The weak force interacts with all the quarks and leptons, but at the same time it only interacts with half of them, in a sense. Put another way, every city on the Isle of Leptons and the Isle of Quarks has an airport, but only half the inhabitants ever fly. Perhaps they are frightened or worried about climate change. Or maybe airport security is very picky. Whatever the reason, it is a puzzling fact. To work out what it means, we need to understand a concept known as chirality.
A chiral object is one that is not identical to its mirror image. It is also sometimes called “handedness.” Some molecules are chiral, having a right-handed version and a left-handed version. This is true of many biological molecules; DNA is chiral, for example: The twist in the double helix goes in a particular direction. So are sugars. Usually only one of the two possible chiralities is actually usable by living organisms.

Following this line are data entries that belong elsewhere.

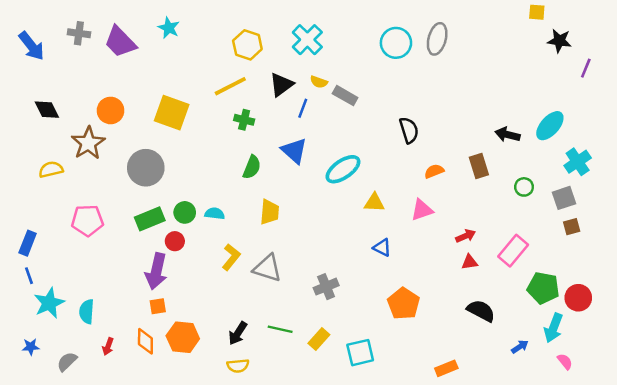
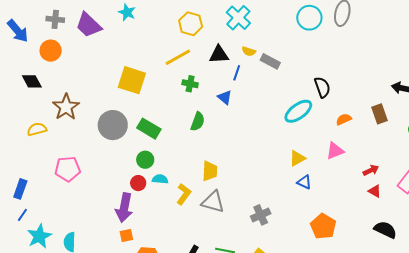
black triangle: (281, 85) -> (219, 55), turned 35
orange circle: (111, 110) -> (51, 51), moved
blue triangle: (294, 151) -> (225, 97), moved, size x0.7
cyan ellipse: (343, 169) -> (298, 111), moved
yellow triangle: (374, 203) -> (297, 158), moved, turned -30
yellow trapezoid: (270, 212) -> (210, 171), moved
cyan semicircle: (215, 214) -> (160, 179), moved
green rectangle: (150, 219) -> (149, 129), moved, turned 55
red triangle: (469, 262) -> (375, 191), turned 40
blue line: (29, 276) -> (22, 215), turned 56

The particles of our map, too, are chiral, and only one of those chiralities is affected by the weak force.
Spinning particles can be divided into two classes based on whether their spin is pointing in the direction the particle is traveling, or opposite to it. This is called the helicity.40 These are the only two possibilities for the helicity of a quantum particle with a spin of half a unit, such as the quarks and leptons of the Standard Model. If you imagine the particle coming toward you, you can think of the two helicities as corresponding to seeing the spin turning clockwise or counterclockwise, just as the twist of the DNA helix goes in one direction or the other. For a massless particle, these two helicities define the two possible chiralities of the particle.

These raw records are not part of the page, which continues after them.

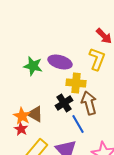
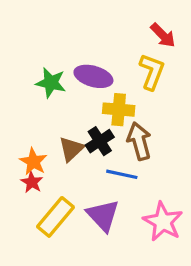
brown triangle: (35, 114) -> (71, 149), moved, turned 48
blue line: (78, 124) -> (122, 174), turned -48

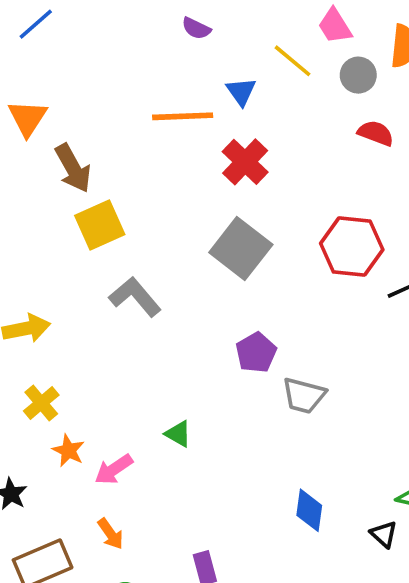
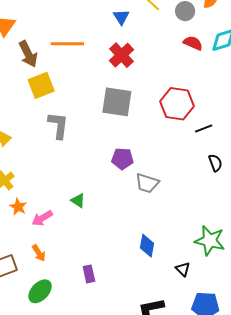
orange line: (183, 116) -> (67, 44), moved
gray square: (241, 248) -> (117, 102), turned -32
gray L-shape: (135, 297) -> (58, 125), turned 44
purple pentagon: (256, 353) -> (122, 159), turned 30
black triangle: (384, 534) -> (183, 269), moved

This is strange behavior. The fact that there are two chiralities is not so surprising. Since we know that most particles have spin, there will be a handedness associated with the sense in which they spin, clockwise or counterclockwise, similar to the handedness of the twist in the double helix of DNA. What is surprising is that the W and Z bosons, which carry the weak force, “see” only one of those chiralities. A massless particle with its spin pointing in the opposite direction to the particle’s direction of motion will feel the weak force; a massless particle that has its spin pointing in the same direction as its motion will be invisible to the weak force. The inverse is true for antiparticles: Those with spin pointing in the same direction as their motion feel the force; those with it pointing against do not.
The fact that in nature, plants and animals produce, and make use of, only one chirality of some molecules is presumably due to random chance—some common ancestor happened to make and use one of them, and the success of that ancestor has meant that the original choice has been “locked in” ever since.